My Polar Dream
Page 14
Dad made a little speech about how proud the family was and how he knew I would be capable of dealing with anything life threw at me (he gave me a letter from Mum that I was to save until later) and we took some photographs with the family’s Australian flag, which we carry with us on every adventure. Then it was time to head to ALE’s camp. It was over.
Among a number of unexpected records, I had achieved my original simple goal – to complete the Polar Hat-Trick.
I’d been aware of almost none of the records when we’d begun planning these expeditions three years ago, but it was an extraordinary feeling to make history.
Now for a hot meal at camp.
15
THE END OF THIS
CHAPTER
To my darling baby girl. As I sit here writing this letter to you, you are upstairs tucked up in a warm safe bed. As you read this you will be in one of the coldest, most extreme parts of the planet, a long way from your mama. I am feeling loads of emotions today, as I write, and a load more on the day you are reading this. To let your little girl wander off into the big world is extremely daunting for a mum. My natural instinct is to wrap you up from anything that may harm you or hurt you, however I know deep down that this would be harmful for you. You were born a fighter; you fought to survive when you first entered this world, and now you are fighting to make your mark. I am extremely proud of the young woman you are today. Your journey into adulthood is just beginning and what a way to start. This chapter of your life will be a drawing point for so many more challenges you face. I’m really looking forward to seeing you grow further and enjoying all life has to offer you. Enjoy and remember every last part of this chapter and hold it close to you forever. I couldn’t be prouder and happier for you. I burst with pride. Look forward to a big squeeze soon.
Love you the most,
Mum xxx
This was the letter Dad handed to me when we arrived at the South Pole. It was so special, and I wished Mum was there with me so I could give her a big hug.
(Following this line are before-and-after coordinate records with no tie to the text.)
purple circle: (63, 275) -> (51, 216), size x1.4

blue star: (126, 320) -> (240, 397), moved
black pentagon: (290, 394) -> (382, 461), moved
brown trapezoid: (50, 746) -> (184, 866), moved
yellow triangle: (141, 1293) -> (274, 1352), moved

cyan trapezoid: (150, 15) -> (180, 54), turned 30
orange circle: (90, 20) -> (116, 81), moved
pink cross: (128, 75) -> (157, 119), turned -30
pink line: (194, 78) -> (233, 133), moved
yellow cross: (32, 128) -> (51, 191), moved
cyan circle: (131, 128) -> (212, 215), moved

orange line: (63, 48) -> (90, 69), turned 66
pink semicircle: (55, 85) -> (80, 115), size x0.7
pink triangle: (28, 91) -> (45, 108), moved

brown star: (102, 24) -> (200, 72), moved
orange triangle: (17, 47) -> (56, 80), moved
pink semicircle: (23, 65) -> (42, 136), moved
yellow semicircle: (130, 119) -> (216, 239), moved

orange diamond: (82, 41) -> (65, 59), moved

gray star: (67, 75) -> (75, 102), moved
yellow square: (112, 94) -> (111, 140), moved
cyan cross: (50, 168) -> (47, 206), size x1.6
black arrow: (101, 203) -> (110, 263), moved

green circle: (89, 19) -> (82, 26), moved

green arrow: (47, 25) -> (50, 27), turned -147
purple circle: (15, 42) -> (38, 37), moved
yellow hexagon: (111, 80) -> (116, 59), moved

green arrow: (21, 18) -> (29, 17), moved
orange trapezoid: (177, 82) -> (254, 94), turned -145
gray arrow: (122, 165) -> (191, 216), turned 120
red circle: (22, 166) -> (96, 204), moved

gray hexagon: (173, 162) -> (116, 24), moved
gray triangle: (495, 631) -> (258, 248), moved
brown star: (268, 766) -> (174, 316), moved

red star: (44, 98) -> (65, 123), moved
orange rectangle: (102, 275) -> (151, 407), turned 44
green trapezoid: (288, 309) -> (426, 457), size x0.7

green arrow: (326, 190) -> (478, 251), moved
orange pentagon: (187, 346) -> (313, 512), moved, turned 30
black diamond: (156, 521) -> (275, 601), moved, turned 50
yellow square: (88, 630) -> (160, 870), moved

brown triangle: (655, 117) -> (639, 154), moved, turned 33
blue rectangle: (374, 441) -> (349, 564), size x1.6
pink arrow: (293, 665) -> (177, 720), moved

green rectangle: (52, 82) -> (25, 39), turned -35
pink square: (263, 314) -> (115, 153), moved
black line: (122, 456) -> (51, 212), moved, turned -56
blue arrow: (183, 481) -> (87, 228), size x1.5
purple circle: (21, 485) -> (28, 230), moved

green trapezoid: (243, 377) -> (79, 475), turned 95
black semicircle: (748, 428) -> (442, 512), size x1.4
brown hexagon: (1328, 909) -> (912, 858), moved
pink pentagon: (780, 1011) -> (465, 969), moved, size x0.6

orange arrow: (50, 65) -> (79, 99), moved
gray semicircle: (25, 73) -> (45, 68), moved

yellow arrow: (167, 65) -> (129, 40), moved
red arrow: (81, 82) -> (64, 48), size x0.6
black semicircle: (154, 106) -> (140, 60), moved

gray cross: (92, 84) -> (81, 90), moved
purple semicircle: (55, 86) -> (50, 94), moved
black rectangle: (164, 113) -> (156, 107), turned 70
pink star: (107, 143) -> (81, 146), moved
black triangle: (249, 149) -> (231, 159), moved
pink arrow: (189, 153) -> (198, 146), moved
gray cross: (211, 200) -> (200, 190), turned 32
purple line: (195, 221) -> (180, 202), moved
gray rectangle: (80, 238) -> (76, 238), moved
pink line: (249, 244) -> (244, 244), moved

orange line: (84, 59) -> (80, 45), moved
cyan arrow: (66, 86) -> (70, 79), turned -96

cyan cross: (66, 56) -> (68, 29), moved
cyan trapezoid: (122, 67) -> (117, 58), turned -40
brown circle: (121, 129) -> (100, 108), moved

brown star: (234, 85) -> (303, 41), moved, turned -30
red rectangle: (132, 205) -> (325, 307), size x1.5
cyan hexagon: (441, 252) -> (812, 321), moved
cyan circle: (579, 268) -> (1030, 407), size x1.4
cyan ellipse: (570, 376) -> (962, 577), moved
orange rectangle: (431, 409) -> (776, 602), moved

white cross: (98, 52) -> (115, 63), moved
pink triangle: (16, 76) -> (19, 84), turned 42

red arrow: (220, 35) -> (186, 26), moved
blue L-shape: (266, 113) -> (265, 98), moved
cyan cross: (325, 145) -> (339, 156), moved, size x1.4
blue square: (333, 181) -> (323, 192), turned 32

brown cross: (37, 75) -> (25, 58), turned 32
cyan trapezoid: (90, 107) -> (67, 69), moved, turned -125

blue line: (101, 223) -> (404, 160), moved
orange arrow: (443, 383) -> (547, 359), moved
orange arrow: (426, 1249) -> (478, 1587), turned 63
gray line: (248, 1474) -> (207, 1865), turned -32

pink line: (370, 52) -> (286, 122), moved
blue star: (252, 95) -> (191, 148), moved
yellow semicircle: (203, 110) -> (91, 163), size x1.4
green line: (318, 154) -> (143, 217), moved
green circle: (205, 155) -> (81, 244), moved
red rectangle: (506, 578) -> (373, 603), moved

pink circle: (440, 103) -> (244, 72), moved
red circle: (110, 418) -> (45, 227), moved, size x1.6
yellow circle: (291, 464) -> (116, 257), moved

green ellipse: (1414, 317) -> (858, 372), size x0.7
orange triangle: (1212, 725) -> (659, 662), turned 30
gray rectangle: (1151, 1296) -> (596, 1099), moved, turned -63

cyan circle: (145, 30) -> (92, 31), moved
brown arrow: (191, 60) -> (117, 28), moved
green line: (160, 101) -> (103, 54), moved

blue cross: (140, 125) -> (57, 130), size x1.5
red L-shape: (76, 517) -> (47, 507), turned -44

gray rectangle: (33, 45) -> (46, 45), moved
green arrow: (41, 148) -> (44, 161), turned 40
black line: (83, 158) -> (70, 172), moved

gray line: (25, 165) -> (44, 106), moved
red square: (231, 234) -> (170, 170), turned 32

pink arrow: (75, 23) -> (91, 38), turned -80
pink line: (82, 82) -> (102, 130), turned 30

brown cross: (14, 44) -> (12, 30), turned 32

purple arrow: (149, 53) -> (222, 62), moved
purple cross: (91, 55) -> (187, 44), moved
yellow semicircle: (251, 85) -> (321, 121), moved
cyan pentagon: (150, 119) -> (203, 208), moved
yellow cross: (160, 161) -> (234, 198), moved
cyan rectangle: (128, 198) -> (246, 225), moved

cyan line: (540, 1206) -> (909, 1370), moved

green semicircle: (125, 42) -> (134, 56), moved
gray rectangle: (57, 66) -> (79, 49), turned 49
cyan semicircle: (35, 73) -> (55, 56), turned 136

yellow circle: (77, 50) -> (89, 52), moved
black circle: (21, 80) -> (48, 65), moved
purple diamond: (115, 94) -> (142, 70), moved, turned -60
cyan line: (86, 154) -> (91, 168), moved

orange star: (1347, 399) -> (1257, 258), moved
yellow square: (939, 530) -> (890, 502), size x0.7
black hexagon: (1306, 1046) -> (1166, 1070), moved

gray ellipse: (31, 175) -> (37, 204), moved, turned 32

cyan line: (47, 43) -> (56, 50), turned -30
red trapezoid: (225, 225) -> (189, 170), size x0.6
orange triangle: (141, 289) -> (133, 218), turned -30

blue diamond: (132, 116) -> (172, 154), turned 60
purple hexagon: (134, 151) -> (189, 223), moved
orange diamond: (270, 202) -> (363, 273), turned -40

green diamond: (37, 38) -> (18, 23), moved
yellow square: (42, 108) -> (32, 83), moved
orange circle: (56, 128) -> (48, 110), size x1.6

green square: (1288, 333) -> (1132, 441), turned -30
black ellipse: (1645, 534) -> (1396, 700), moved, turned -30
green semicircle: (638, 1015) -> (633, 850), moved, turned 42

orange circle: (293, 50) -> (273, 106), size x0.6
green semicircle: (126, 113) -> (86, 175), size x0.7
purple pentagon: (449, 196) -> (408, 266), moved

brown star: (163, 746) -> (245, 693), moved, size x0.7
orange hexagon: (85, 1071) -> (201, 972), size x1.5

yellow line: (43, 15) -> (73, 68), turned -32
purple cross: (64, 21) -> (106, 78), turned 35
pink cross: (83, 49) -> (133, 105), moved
It was so hard to believe we’d made it, and it still is, but little reminders like this were helping it all sink in. And, as eager as I was to get home and see everyone, I was also glad we had a few days left in this unique environment to enjoy, since we had to wait for one of the last-degree teams to arrive to share our plane back to Union Glacier. When I was out on the ice and the conditions were doing their best to blow us off the plateau, all I could think about was getting home. But the thrill of adventure is addictive. Even with the thought of family, friends, hot showers and good food just days away, there was part of me that never wanted to leave.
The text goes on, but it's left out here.